Excerpted records:
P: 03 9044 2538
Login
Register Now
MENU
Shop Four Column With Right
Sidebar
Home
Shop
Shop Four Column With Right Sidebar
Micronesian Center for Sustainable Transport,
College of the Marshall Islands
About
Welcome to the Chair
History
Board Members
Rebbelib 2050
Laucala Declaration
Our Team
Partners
* * *
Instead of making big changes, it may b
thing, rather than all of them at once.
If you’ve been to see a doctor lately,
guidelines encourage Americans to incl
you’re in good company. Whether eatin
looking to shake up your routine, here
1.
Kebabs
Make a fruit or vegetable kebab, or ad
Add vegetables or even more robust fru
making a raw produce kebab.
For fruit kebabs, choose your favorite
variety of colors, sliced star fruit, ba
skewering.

Problem to work on:
Go through the records and copy each line with "Four" in it.

Finished exercise:
Shop Four Column With Right
Shop Four Column With Right Sidebar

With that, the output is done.